IIRC the scale difference in the Land o' Giants was stated to be "everything is 10 times bigger". Ten times bigger than 1/128 would be 1/12.8th scale. So I would think a 1/12th figure would be about right.


----------



## Xenodyssey (Aug 27, 2008)

It's a 12" figure so I would guess the scale is around 1/12 or so. It came with multiple sets of interchangable hands so I was able to give the impression she was holding the ship (luckily).


----------



## SteveR (Aug 7, 2005)

1/6th scale, you mean.


----------



## kdaracal (Jan 24, 2009)

Is that a Barbie?


----------



## Steve H (Feb 8, 2009)

kdaracal said:


> Is that a Barbie?


Looks like a Takara 'Cool Girls' figure to me.


----------



## Xenodyssey (Aug 27, 2008)

Err. yes 1/6 scale figure. It was from a set called "Cyber Girls" I think. The ones I picked up at the time were the Matrixy character, a samuri character and a Ghost in the Shell SWAT squad figure. They all came with various weapons, hands poses and other props.


----------



## Steve H (Feb 8, 2009)

Xenodyssey said:


> Err. yes 1/6 scale figure. It was from a set called "Cyber Girls" I think. The ones I picked up at the time were the Matrixy character, a samuri character and a Ghost in the Shell SWAT squad figure. They all came with various weapons, hands poses and other props.


Cyber Girls was the American release of a handful of the Cool Girl line, I can't recall who handled it, I think it was via Diamond Distributors.

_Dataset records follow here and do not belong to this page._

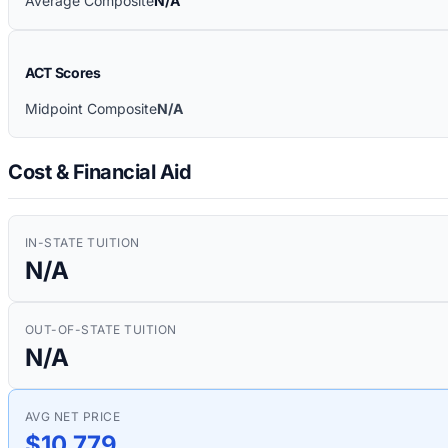
Average Composite
N/A
ACT Scores
Midpoint Composite
N/A
Cost & Financial Aid
IN-STATE TUITION
N/A
OUT-OF-STATE TUITION
N/A
AVG NET PRICE
$10,779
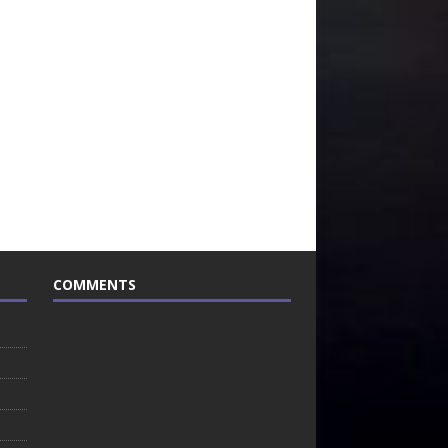
COMMENTS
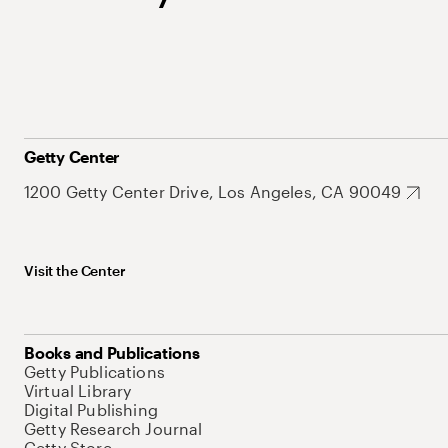
Getty Center
1200 Getty Center Drive, Los Angeles, CA 90049
Visit the Center
Books and Publications
Getty Publications
Virtual Library
Digital Publishing
Getty Research Journal
Getty Store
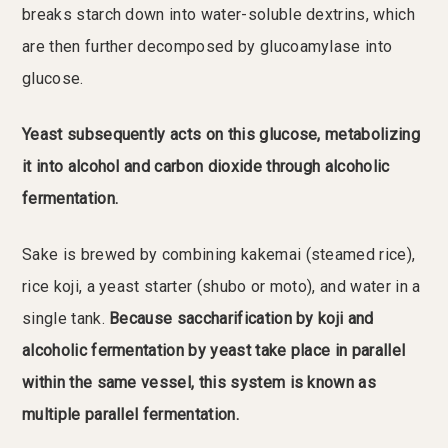
breaks starch down into water-soluble dextrins, which
are then further decomposed by glucoamylase into
glucose.
Yeast subsequently acts on this glucose, metabolizing
it into alcohol and carbon dioxide through alcoholic
fermentation.
Sake is brewed by combining kakemai (steamed rice),
rice koji, a yeast starter (shubo or moto), and water in a
single tank.
Because saccharification by koji and
alcoholic fermentation by yeast take place in parallel
within the same vessel, this system is known as
multiple parallel fermentation.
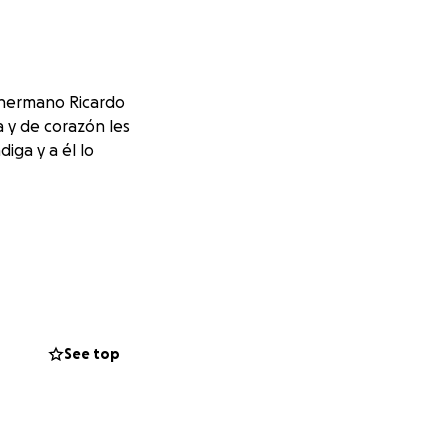
i hermano Ricardo
a y de corazón les
iga y a él lo
See top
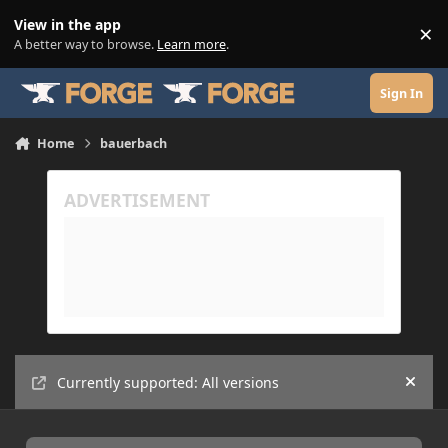
Skip to content
View in the app
×
Di
A better way to browse.
Learn more
.
Sign In
Home
bauerbach
Currently supported: All versions
Hide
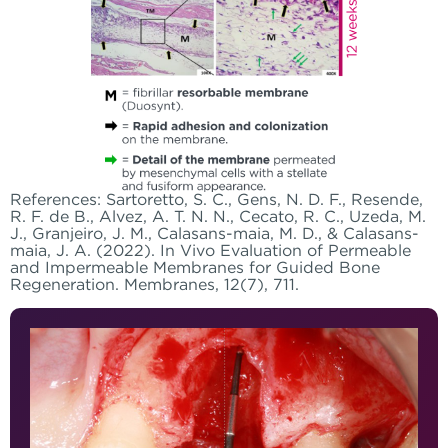
References: Sartoretto, S. C., Gens, N. D. F., Resende,
R. F. de B., Alvez, A. T. N. N., Cecato, R. C., Uzeda, M.
J., Granjeiro, J. M., Calasans-maia, M. D., & Calasans-
maia, J. A. (2022). In Vivo Evaluation of Permeable
and Impermeable Membranes for Guided Bone
Regeneration. Membranes, 12(7), 711.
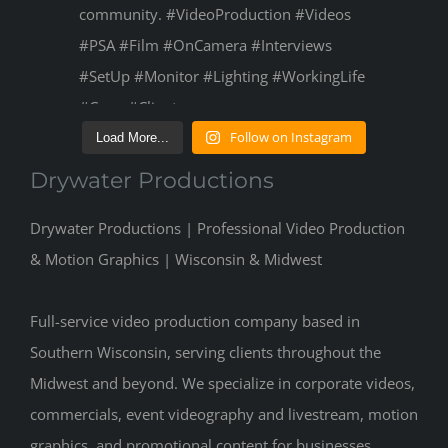
Follow on Instagram
Load More...
Drywater Productions
Drywater Productions | Professional Video Production
& Motion Graphics | Wisconsin & Midwest
Full-service video production company based in
Southern Wisconsin, serving clients throughout the
Midwest and beyond. We specialize in corporate videos,
commercials, event videography and livestream, motion
graphics, and promotional content for businesses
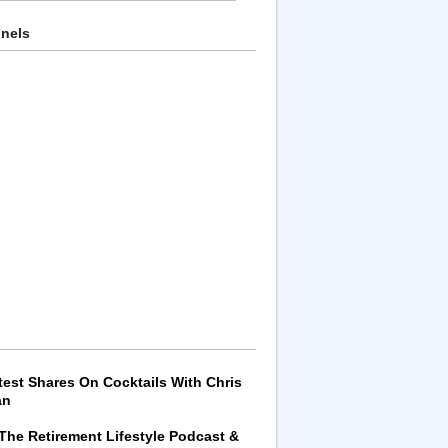
nnels
test Shares On Cocktails With Chris
an
 The Retirement Lifestyle Podcast &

They were pretty nifty and my GI Joes are very upset with me that I never got any...


----------



## charonjr (Mar 27, 2000)

giants scale was 12x normal, making a six foot human six inches (giant scale) tall.


----------



## whitewarrior (Nov 29, 2008)

I think it is perfect! COOL X12!


----------



## fortress (Apr 1, 2006)

I think it would be a very cool idea if someone produced a campsite diorama 
for the Moebuis Mini-Spindrift and/or a large figure display of a SID man which
could hold the ship. Very cool, indeed.

fortress


----------



## Seaview (Feb 18, 2004)

A Moebius "Captain Action" figure could with very minor modifications make for a nice S.I.D. officer.


----------